[Goal of the exercise]: For this exercise, repeat exactly the lines below starting at the line holding "البريد الإلكتروني" and ending at the line holding "Bc. Libor Knížek", both included, with no extra lines and no pictures.

── Source records

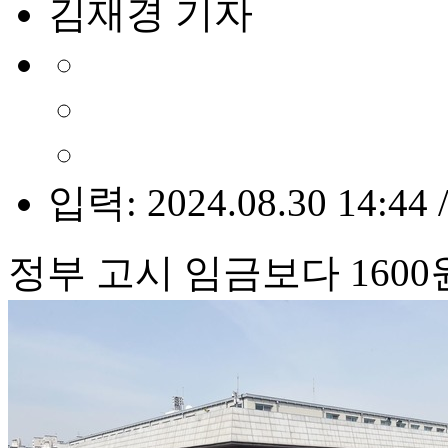
김재경 기자
입력: 2024.08.30 14:44 
정부 고시 임금보다 1600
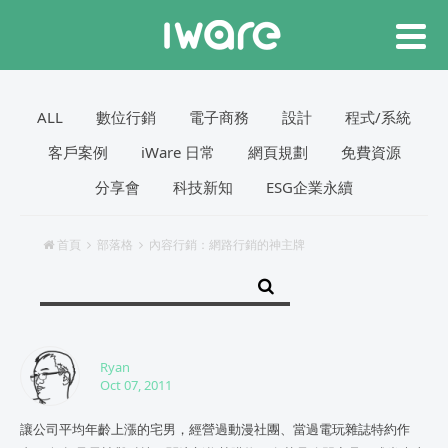
ALL
數位行銷
電子商務
設計
程式/系統
客戶案例
iWare 日常
網頁規劃
免費資源
分享會
科技新知
ESG企業永續
首頁
部落格
內容行銷：網路行銷的神主牌
Ryan
Oct 07, 2011
讓公司平均年齡上漲的宅男，經營過動漫社團、當過電玩雜誌特約作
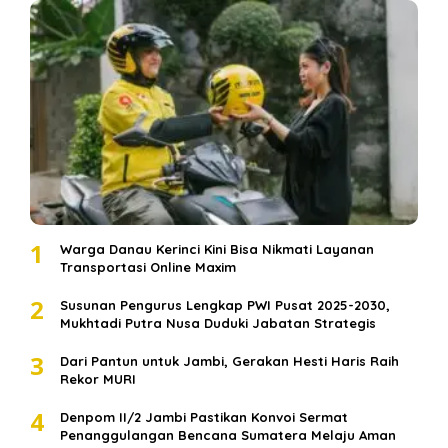
1
Warga Danau Kerinci Kini Bisa Nikmati Layanan
Transportasi Online Maxim
2
Susunan Pengurus Lengkap PWI Pusat 2025-2030,
Mukhtadi Putra Nusa Duduki Jabatan Strategis
3
Dari Pantun untuk Jambi, Gerakan Hesti Haris Raih
Rekor MURI
4
Denpom II/2 Jambi Pastikan Konvoi Sermat
Penanggulangan Bencana Sumatera Melaju Aman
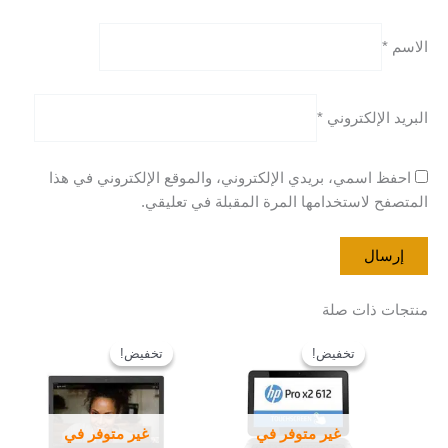
الاسم
*
البريد الإلكتروني
*
احفظ اسمي، بريدي الإلكتروني، والموقع الإلكتروني في هذا
المتصفح لاستخدامها المرة المقبلة في تعليقي.
منتجات ذات صلة
السعر
السعر
السعر
السعر
الأصلي
الحالي
الأصلي
الحالي
تخفيض!
تخفيض!
تخفيض!
تخفيض!
هو:
هو:
هو:
هو:
EGP 11.000,00.
EGP 11.500,00.
EGP 5.500,00.
EGP 6.000,00.
غير متوفر في
غير متوفر في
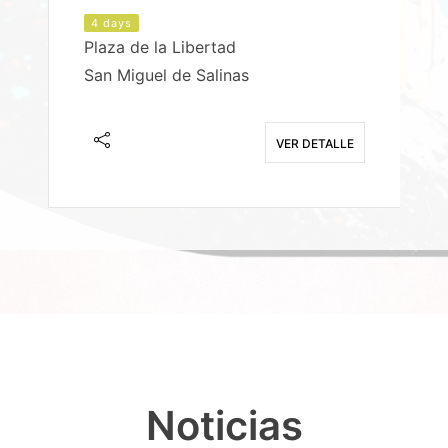
4 days
Plaza de la Libertad
P
San Miguel de Salinas
X
E
VER DETALLE
Noticias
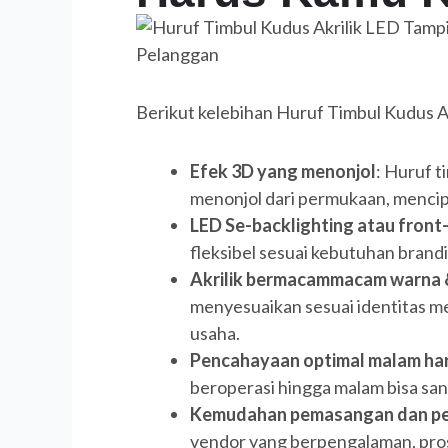
Berikut kelebihan Huruf Timbul Kudus A
Efek 3D yang menonjol
: Huruf 
menonjol dari permukaan, mencip
LED Se­-backlighting atau front-
fleksibel sesuai kebutuhan brand
Akrilik bermacammacam warna &
menyesuaikan sesuai identitas me
usaha.
Pencahayaan optimal malam har
beroperasi hingga malam bisa san
Kemudahan pemasangan dan pe
vendor yang berpengalaman, prose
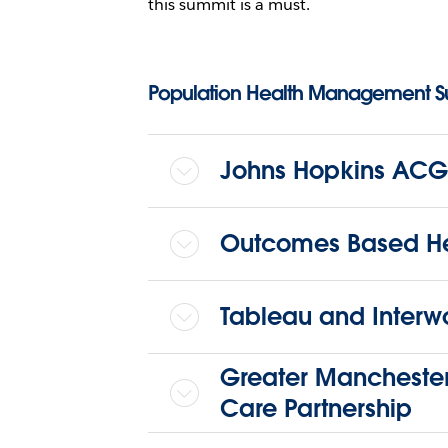
this summit is a must.
Population Health Management 
Johns Hopkins ACG
Outcomes Based He
Tableau and Interw
Greater Manchester
Care Partnership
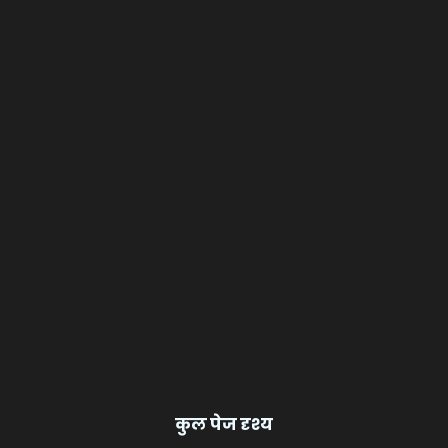
कुल पेज दृश्य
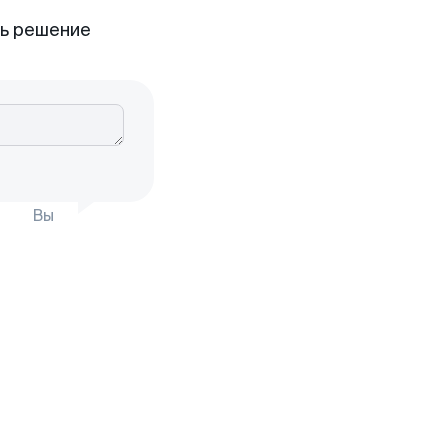
ть решение
Вы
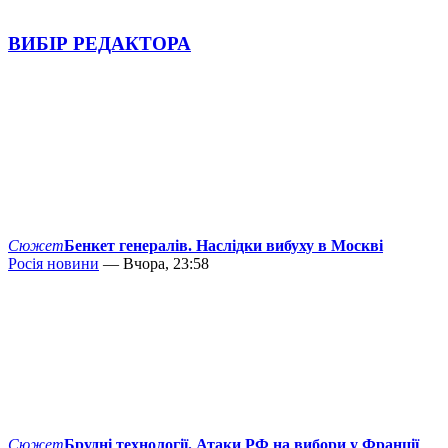
ВИБІР РЕДАКТОРА
Сюжет
Бенкет генералів. Наслідки вибуху в Москві
Росія новини
— Вчора, 23:58
Сюжет
Брудні технології. Атаки РФ на вибори у Франції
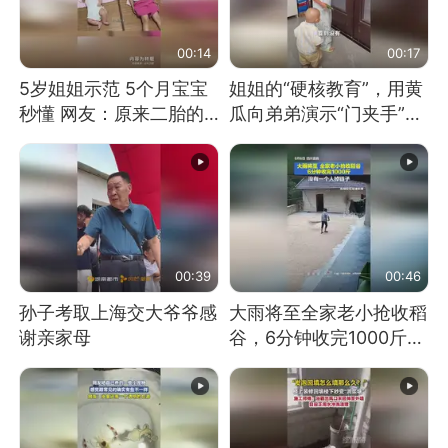
00:14
00:17
5岁姐姐示范 5个月宝宝
姐姐的“硬核教育”，用黄
秒懂 网友：原来二胎的
瓜向弟弟演示“门夹手”，
快乐长这样
网友：果然言传不如身
教！
00:39
00:46
孙子考取上海交大爷爷感
大雨将至全家老小抢收稻
谢亲家母
谷，6分钟收完1000斤，
没有一个人掉链子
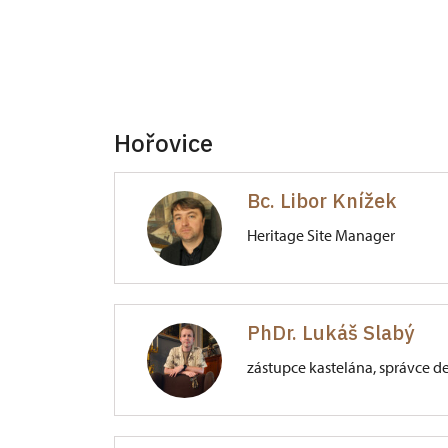
Hořovice
Bc. Libor Knížek
Heritage Site Manager
Zámek Hořovice
PhDr. Lukáš Slabý
Vrbnovská 22/2, Hořovice
zástupce kastelána, správce d
Zámek Hořovice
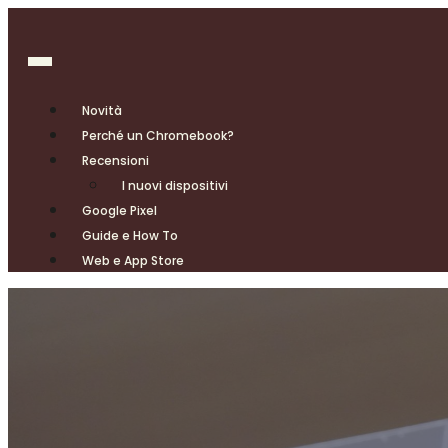
Novità
Perché un Chromebook?
Recensioni
I nuovi dispositivi
Google Pixel
Guide e How To
Web e App Store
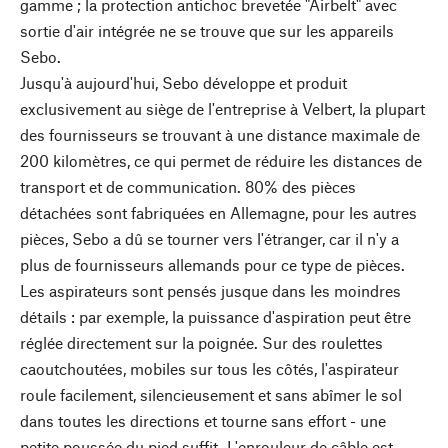
gamme ; la protection antichoc brevetée "Airbelt" avec
sortie d'air intégrée ne se trouve que sur les appareils
Sebo.
Jusqu'à aujourd'hui, Sebo développe et produit
exclusivement au siège de l'entreprise à Velbert, la plupart
des fournisseurs se trouvant à une distance maximale de
200 kilomètres, ce qui permet de réduire les distances de
transport et de communication. 80% des pièces
détachées sont fabriquées en Allemagne, pour les autres
pièces, Sebo a dû se tourner vers l'étranger, car il n'y a
plus de fournisseurs allemands pour ce type de pièces.
Les aspirateurs sont pensés jusque dans les moindres
détails : par exemple, la puissance d'aspiration peut être
réglée directement sur la poignée. Sur des roulettes
caoutchoutées, mobiles sur tous les côtés, l'aspirateur
roule facilement, silencieusement et sans abîmer le sol
dans toutes les directions et tourne sans effort - une
petite poussée du pied suffit. L'enrouleur de câble est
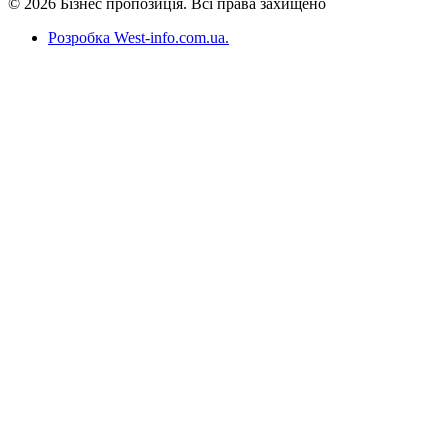
© 2026 Бізнес пропозиція. Всі права захищено
Розробка West-info.com.ua
.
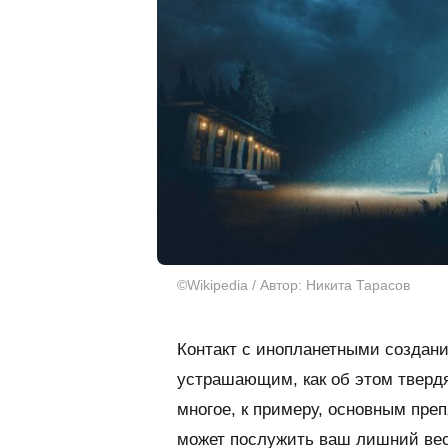
©Wikipedia / Автор: Никита Тарасов
Контакт с инопланетными создани
устрашающим, как об этом тверд
многое, к примеру, основным пре
может послужить ваш лишний вес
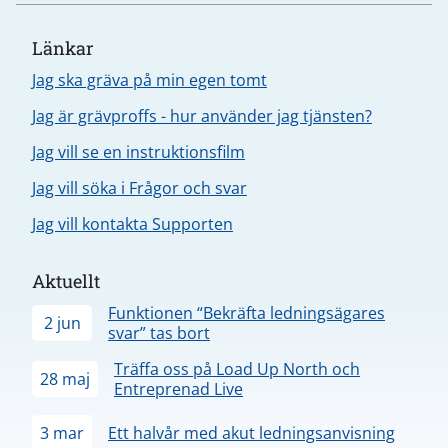
Länkar
Jag ska gräva på min egen tomt
Jag är grävproffs - hur använder jag tjänsten?
Jag vill se en instruktionsfilm
Jag vill söka i Frågor och svar
Jag vill kontakta Supporten
Aktuellt
Funktionen “Bekräfta ledningsägares
2 jun
svar” tas bort
Träffa oss på Load Up North och
28 maj
Entreprenad Live
3 mar
Ett halvår med akut ledningsanvisning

────

[Your response]:
البريد الإلكتروني
*
احفظ اسمي، بريدي الإلكتروني، والموقع الإلكتروني في هذا
المتصفح لاستخدامها المرة المقبلة في تعليقي.
منتجات ذات صلة
السعر
السعر
السعر
السعر
الأصلي
الحالي
الأصلي
الحالي
تخفيض!
تخفيض!
تخفيض!
تخفيض!
هو:
هو:
هو:
هو:
EGP 11.000,00.
EGP 11.500,00.
EGP 5.500,00.
EGP 6.000,00.
غير متوفر في
غير متوفر في
4 days
Plaza de la Libertad
P
San Miguel de Salinas
X
E
VER DETALLE
Noticias
Berikut kelebihan Huruf Timbul Kudus A
Efek 3D yang menonjol
: Huruf 
menonjol dari permukaan, mencip
LED Se­-backlighting atau front-
fleksibel sesuai kebutuhan brand
Akrilik bermacammacam warna &
menyesuaikan sesuai identitas me
usaha.
Pencahayaan optimal malam har
beroperasi hingga malam bisa san
Kemudahan pemasangan dan pe
vendor yang berpengalaman, prose
this summit is a must.
Population Health Management 
Johns Hopkins ACG
Outcomes Based He
Tableau and Interw
Greater Manchester
Care Partnership
कुल पेज दृश्य
ть решение
Вы
ВИБІР РЕДАКТОРА
Сюжет
Бенкет генералів. Наслідки вибуху в Москві
Росія новини
— Вчора, 23:58
Сюжет
Брудні технології. Атаки РФ на вибори у Франції
00:14
00:17
5岁姐姐示范 5个月宝宝
姐姐的“硬核教育”，用黄
秒懂 网友：原来二胎的
瓜向弟弟演示“门夹手”，
快乐长这样
网友：果然言传不如身
教！
00:39
00:46
孙子考取上海交大爷爷感
大雨将至全家老小抢收稻
谢亲家母
谷，6分钟收完1000斤，
没有一个人掉链子
Hořovice
Bc. Libor Knížek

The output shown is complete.